Pakistan’s once robust textile industry, considered the backbone of the economy, is under severe stress as several firms are inching towards default. Many of them have already shut down. The depleting foreign exchange reserves restricting imports of critical raw materials has dealt a brutal blow to this all-important sector. That apart, the frequent breakdown of the power sector with long stretches of blackouts and the destruction of large swathes of cotton crops during last year’s floods have added to the problem.
The industry has now urged the State Bank of Pakistan, the country’s central bank to extend the moratorium on debt under TERF (Temporary Economic Refinance Facility) and LTFF (long-term facing facilities) from June 1 to December this year or else it may lead to large defaults.
The two schemes– TERF and LTFF were launched by the erstwhile Imran Khan government to boost investments in the textile sector.
The Institute for Energy Economics and Financial Analysis noted that Pakistan lacks both energy and money, and is caught in a vicious cycle between the two. “The national blackout hit just as Pakistan’s foreign reserves and currency crisis entered a worrying new phase, raising fears of a debt default and IMF (International Monetary Fund) bailout,” it said, adding that reliance on expensive fuel imports, rampant inflation, fiscal fragility and currency devaluation are all part of the same positive feedback loop that is hampering economic development and eroding prosperity.

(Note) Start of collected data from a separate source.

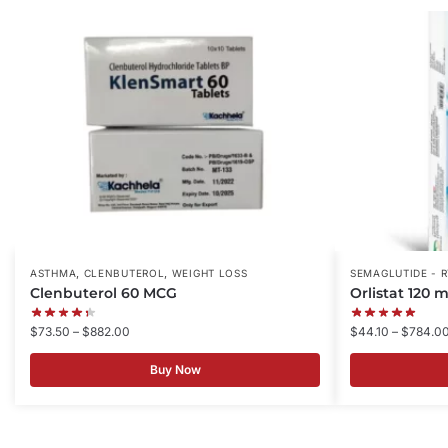
,
,
ASTHMA
CLENBUTEROL
WEIGHT LOSS
SEMAGLUTIDE - 
Clenbuterol 60 MCG
Orlistat 120 
$
73.50
–
$
882.00
$
44.10
–
$
784.0
Buy Now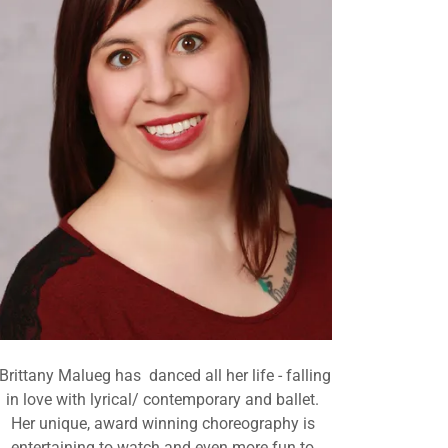
Brittany Malueg has danced all her life - falling
in love with lyrical/ contemporary and ballet.
Her unique, award winning choreography is
entertaining to watch and even more fun to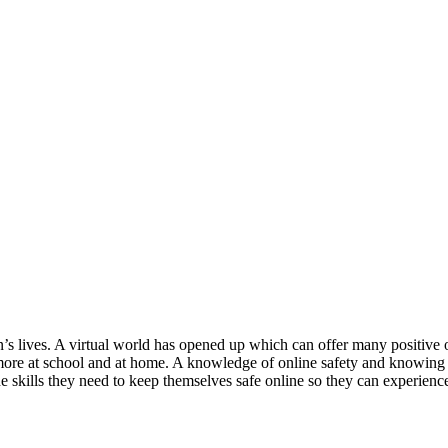
n’s lives. A virtual world has opened up which can offer many positive op
 more at school and at home. A knowledge of online safety and knowing 
kills they need to keep themselves safe online so they can experience 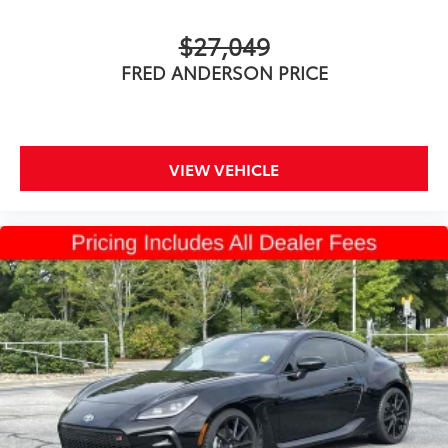
$27,049
FRED ANDERSON PRICE
VIEW VEHICLE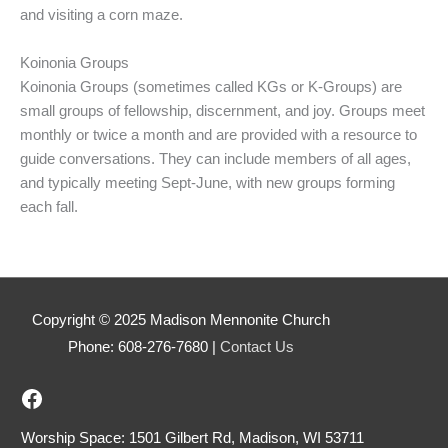
and visiting a corn maze.
Koinonia Groups
Koinonia Groups (sometimes called KGs or K-Groups) are
small groups of fellowship, discernment, and joy. Groups meet
monthly or twice a month and are provided with a resource to
guide conversations. They can include members of all ages,
and typically meeting Sept-June, with new groups forming
each fall.
Copyright © 2025 Madison Mennonite Church
Phone: 608-276-7680 |
Contact Us
Madison Mennonite's Facebook
Worship Space: 1501 Gilbert Rd, Madison, WI 53711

Millions have already been laid off and for those who continue working, delayed or reduced salaries have become the norm.
But most of them are quiet as they fear raising their voices could mean loss of employment.
But with the deepening crisis there is fear that joblessness will increase at a time when the country is battling one of its worst economic crises.
The worst impacted are the children, many of whom are hit by malnutrition or undernutrition. Several children are now being pulled out of schools as parents are often unable to support them amid steep rise in inflation coupled with shortage of essential items including food.
The textile industry in the country was responsible for more than 60 per cent of Pakistan’s exports. But exports have declined by 29 per cent year-on-year as of February 2023, totalling $487 million, the Express Tribune reported. From July 2022 to February 2023, total textile exports decreased 11 per cent to $1.35 billion compared to the previous financial year, it said.